« C'est la première fois que je mets les pieds dans un palais de justice par la porte d'en avant », a lancé Philippe Boucher devant une petite salle bondée. « Je suis content ! »

M. Boucher est cet homme de 40 ans qui a récemment publié une lettre dans La Presse+ pour parler de ses problèmes de consommation et demander au gouvernement de mettre de l'avant une politique d'aide aux toxicomanes qui désirent s'en sortir.

Lundi, il avait plusieurs raisons de se réjouir.

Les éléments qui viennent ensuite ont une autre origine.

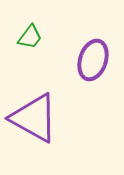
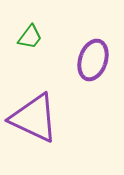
purple triangle: rotated 4 degrees counterclockwise
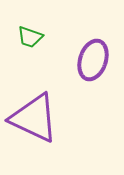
green trapezoid: rotated 72 degrees clockwise
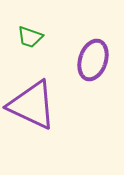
purple triangle: moved 2 px left, 13 px up
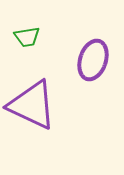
green trapezoid: moved 3 px left; rotated 28 degrees counterclockwise
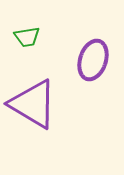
purple triangle: moved 1 px right, 1 px up; rotated 6 degrees clockwise
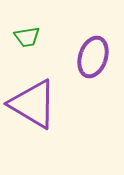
purple ellipse: moved 3 px up
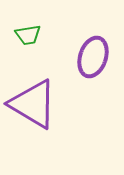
green trapezoid: moved 1 px right, 2 px up
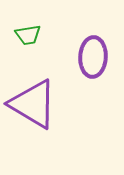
purple ellipse: rotated 15 degrees counterclockwise
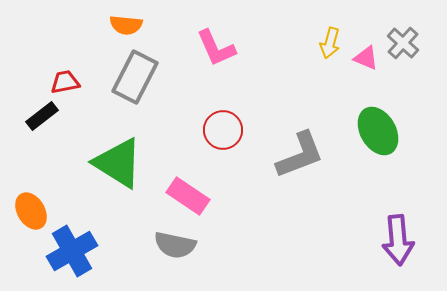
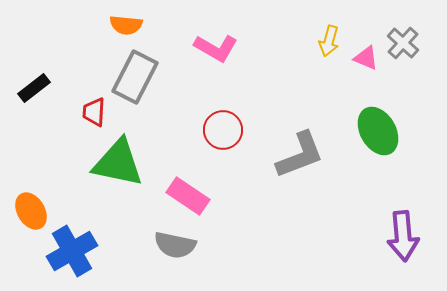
yellow arrow: moved 1 px left, 2 px up
pink L-shape: rotated 36 degrees counterclockwise
red trapezoid: moved 29 px right, 30 px down; rotated 76 degrees counterclockwise
black rectangle: moved 8 px left, 28 px up
green triangle: rotated 20 degrees counterclockwise
purple arrow: moved 5 px right, 4 px up
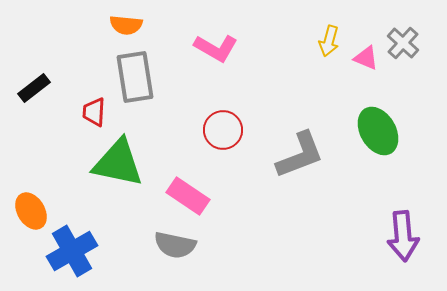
gray rectangle: rotated 36 degrees counterclockwise
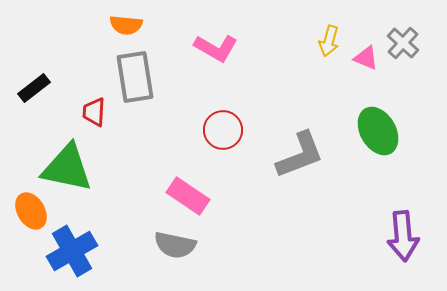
green triangle: moved 51 px left, 5 px down
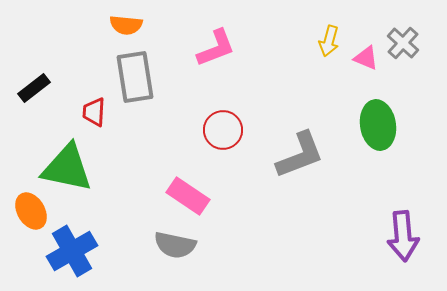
pink L-shape: rotated 51 degrees counterclockwise
green ellipse: moved 6 px up; rotated 21 degrees clockwise
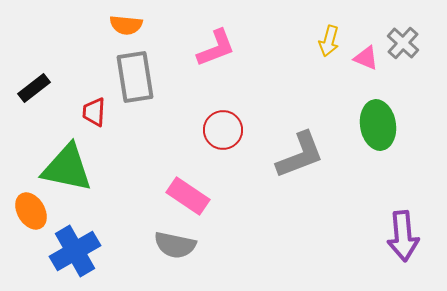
blue cross: moved 3 px right
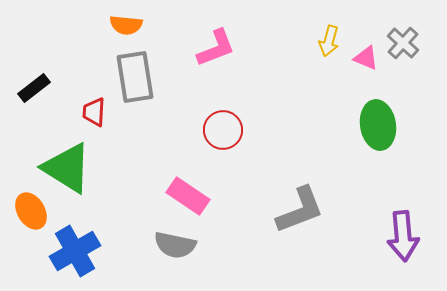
gray L-shape: moved 55 px down
green triangle: rotated 20 degrees clockwise
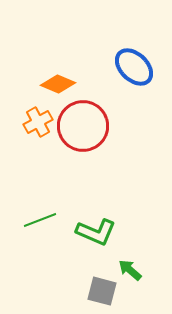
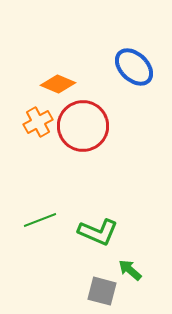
green L-shape: moved 2 px right
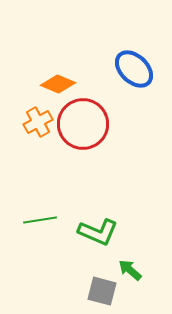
blue ellipse: moved 2 px down
red circle: moved 2 px up
green line: rotated 12 degrees clockwise
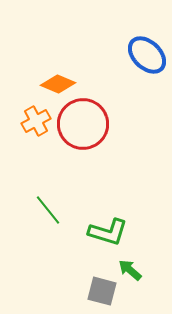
blue ellipse: moved 13 px right, 14 px up
orange cross: moved 2 px left, 1 px up
green line: moved 8 px right, 10 px up; rotated 60 degrees clockwise
green L-shape: moved 10 px right; rotated 6 degrees counterclockwise
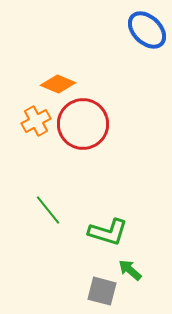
blue ellipse: moved 25 px up
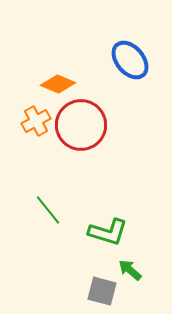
blue ellipse: moved 17 px left, 30 px down; rotated 6 degrees clockwise
red circle: moved 2 px left, 1 px down
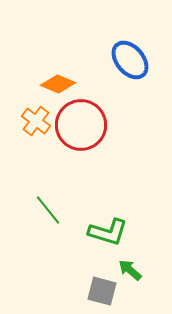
orange cross: rotated 24 degrees counterclockwise
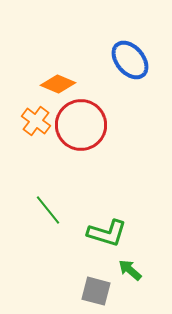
green L-shape: moved 1 px left, 1 px down
gray square: moved 6 px left
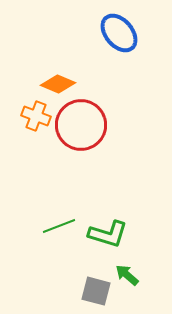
blue ellipse: moved 11 px left, 27 px up
orange cross: moved 5 px up; rotated 16 degrees counterclockwise
green line: moved 11 px right, 16 px down; rotated 72 degrees counterclockwise
green L-shape: moved 1 px right, 1 px down
green arrow: moved 3 px left, 5 px down
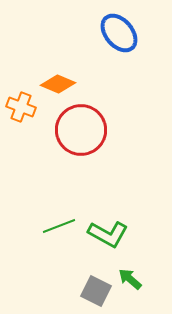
orange cross: moved 15 px left, 9 px up
red circle: moved 5 px down
green L-shape: rotated 12 degrees clockwise
green arrow: moved 3 px right, 4 px down
gray square: rotated 12 degrees clockwise
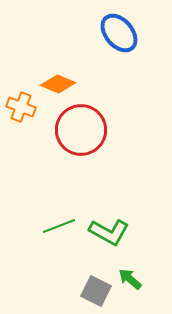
green L-shape: moved 1 px right, 2 px up
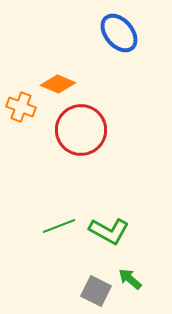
green L-shape: moved 1 px up
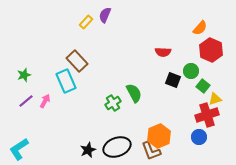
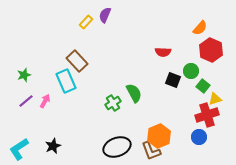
black star: moved 35 px left, 4 px up
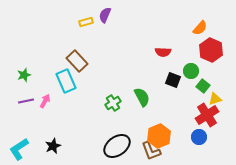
yellow rectangle: rotated 32 degrees clockwise
green semicircle: moved 8 px right, 4 px down
purple line: rotated 28 degrees clockwise
red cross: rotated 15 degrees counterclockwise
black ellipse: moved 1 px up; rotated 16 degrees counterclockwise
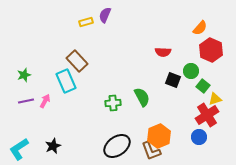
green cross: rotated 28 degrees clockwise
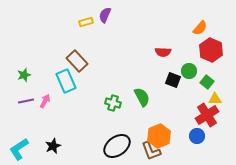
green circle: moved 2 px left
green square: moved 4 px right, 4 px up
yellow triangle: rotated 16 degrees clockwise
green cross: rotated 21 degrees clockwise
blue circle: moved 2 px left, 1 px up
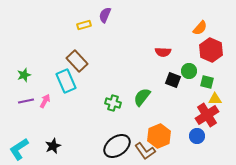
yellow rectangle: moved 2 px left, 3 px down
green square: rotated 24 degrees counterclockwise
green semicircle: rotated 114 degrees counterclockwise
brown L-shape: moved 6 px left; rotated 15 degrees counterclockwise
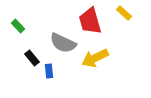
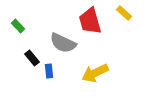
yellow arrow: moved 15 px down
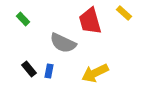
green rectangle: moved 5 px right, 7 px up
black rectangle: moved 3 px left, 11 px down
blue rectangle: rotated 16 degrees clockwise
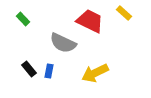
red trapezoid: rotated 132 degrees clockwise
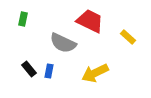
yellow rectangle: moved 4 px right, 24 px down
green rectangle: rotated 56 degrees clockwise
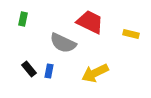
red trapezoid: moved 1 px down
yellow rectangle: moved 3 px right, 3 px up; rotated 28 degrees counterclockwise
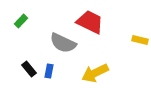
green rectangle: moved 2 px left, 2 px down; rotated 32 degrees clockwise
yellow rectangle: moved 9 px right, 6 px down
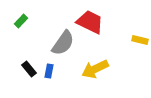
gray semicircle: rotated 80 degrees counterclockwise
yellow arrow: moved 4 px up
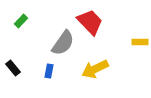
red trapezoid: rotated 20 degrees clockwise
yellow rectangle: moved 2 px down; rotated 14 degrees counterclockwise
black rectangle: moved 16 px left, 1 px up
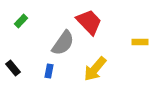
red trapezoid: moved 1 px left
yellow arrow: rotated 24 degrees counterclockwise
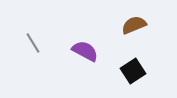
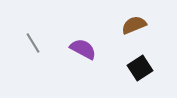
purple semicircle: moved 2 px left, 2 px up
black square: moved 7 px right, 3 px up
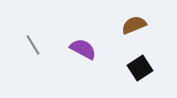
gray line: moved 2 px down
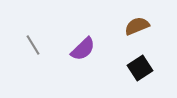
brown semicircle: moved 3 px right, 1 px down
purple semicircle: rotated 108 degrees clockwise
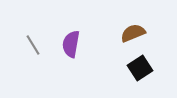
brown semicircle: moved 4 px left, 7 px down
purple semicircle: moved 12 px left, 5 px up; rotated 144 degrees clockwise
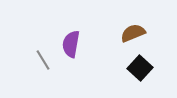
gray line: moved 10 px right, 15 px down
black square: rotated 15 degrees counterclockwise
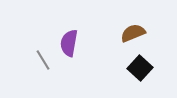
purple semicircle: moved 2 px left, 1 px up
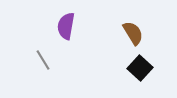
brown semicircle: rotated 80 degrees clockwise
purple semicircle: moved 3 px left, 17 px up
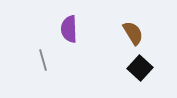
purple semicircle: moved 3 px right, 3 px down; rotated 12 degrees counterclockwise
gray line: rotated 15 degrees clockwise
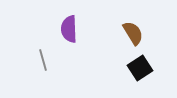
black square: rotated 15 degrees clockwise
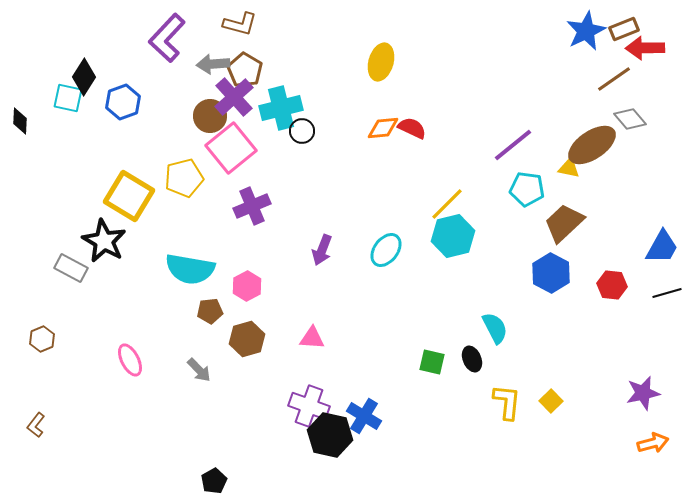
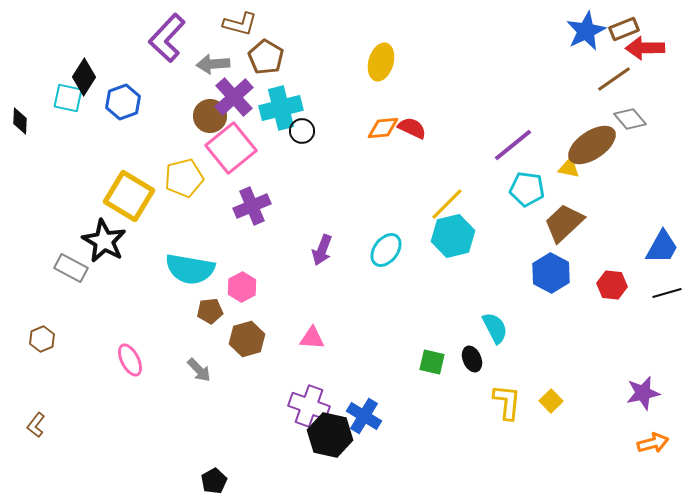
brown pentagon at (245, 70): moved 21 px right, 13 px up
pink hexagon at (247, 286): moved 5 px left, 1 px down
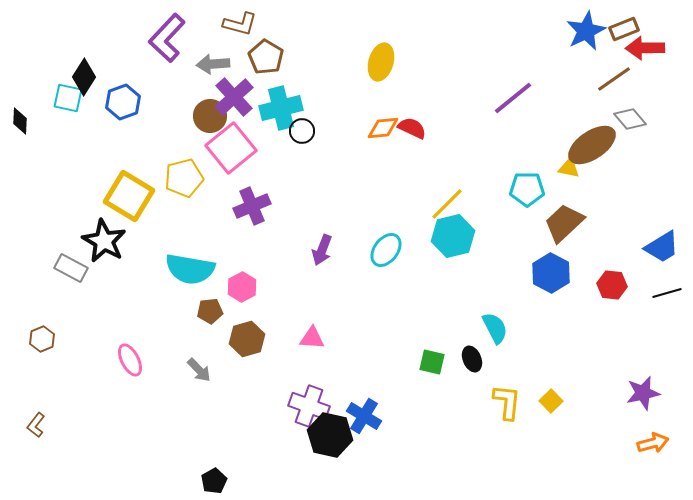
purple line at (513, 145): moved 47 px up
cyan pentagon at (527, 189): rotated 8 degrees counterclockwise
blue trapezoid at (662, 247): rotated 30 degrees clockwise
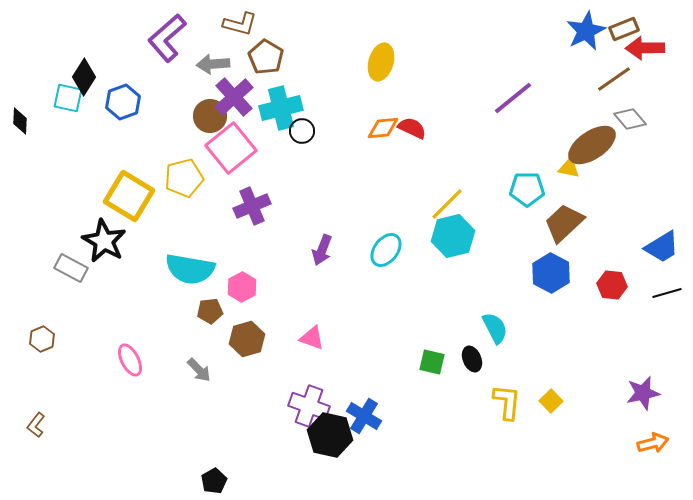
purple L-shape at (167, 38): rotated 6 degrees clockwise
pink triangle at (312, 338): rotated 16 degrees clockwise
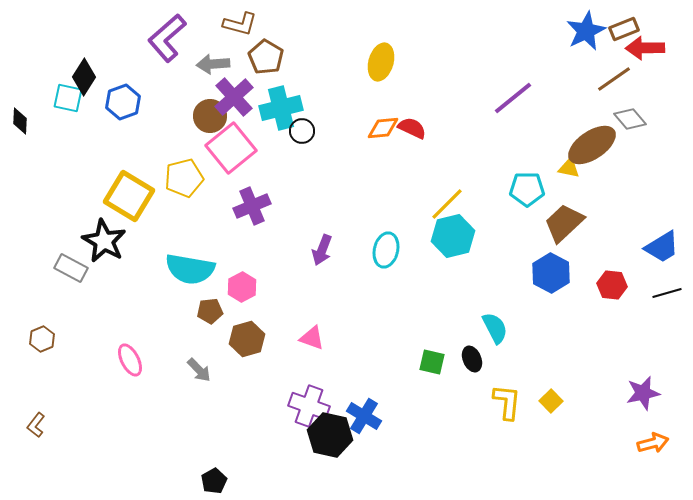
cyan ellipse at (386, 250): rotated 24 degrees counterclockwise
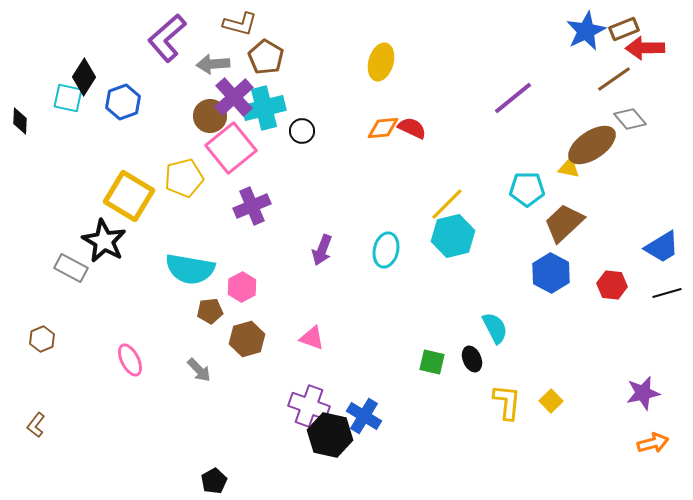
cyan cross at (281, 108): moved 17 px left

Non seulement entrait-il au palais de justice de Montréal par la grande porte, mais il était assis aux premières loges en compagnie de la juge en chef de la Cour du Québec, Lucie Rondeau, de la juge adjointe de la Chambre criminelle et pénale, Danielle Côté, et de la ministre de la Justice, Stéphanie Vallée, qui avaient convoqué les médias pour annoncer l'élargissement du Programme de traitement de la toxicomanie de la Cour du Québec, à Montréal.

« Ce programme va sauver des vies, comme on a sauvé la mienne », a dit cet ancien animateur de radio et de télé de Gatineau, dont la vie a basculé, en janvier 2014, après une première arrestation pour conduite avec les facultés affaiblies.

DE QUEL PROGRAMME S'AGIT-IL ?

Du Programme de traitement de la toxicomanie de la Cour du Québec, lancé en 2012. En bref, ce programme permet aux toxicomanes accusés d'avoir commis des infractions criminelles de suivre une thérapie. Mais seules les personnes détenues étaient à ce jour admissibles. La nouveauté, c'est que tous les contrevenants toxicomanes ont désormais la possibilité de se soumettre à un traitement supervisé par le tribunal.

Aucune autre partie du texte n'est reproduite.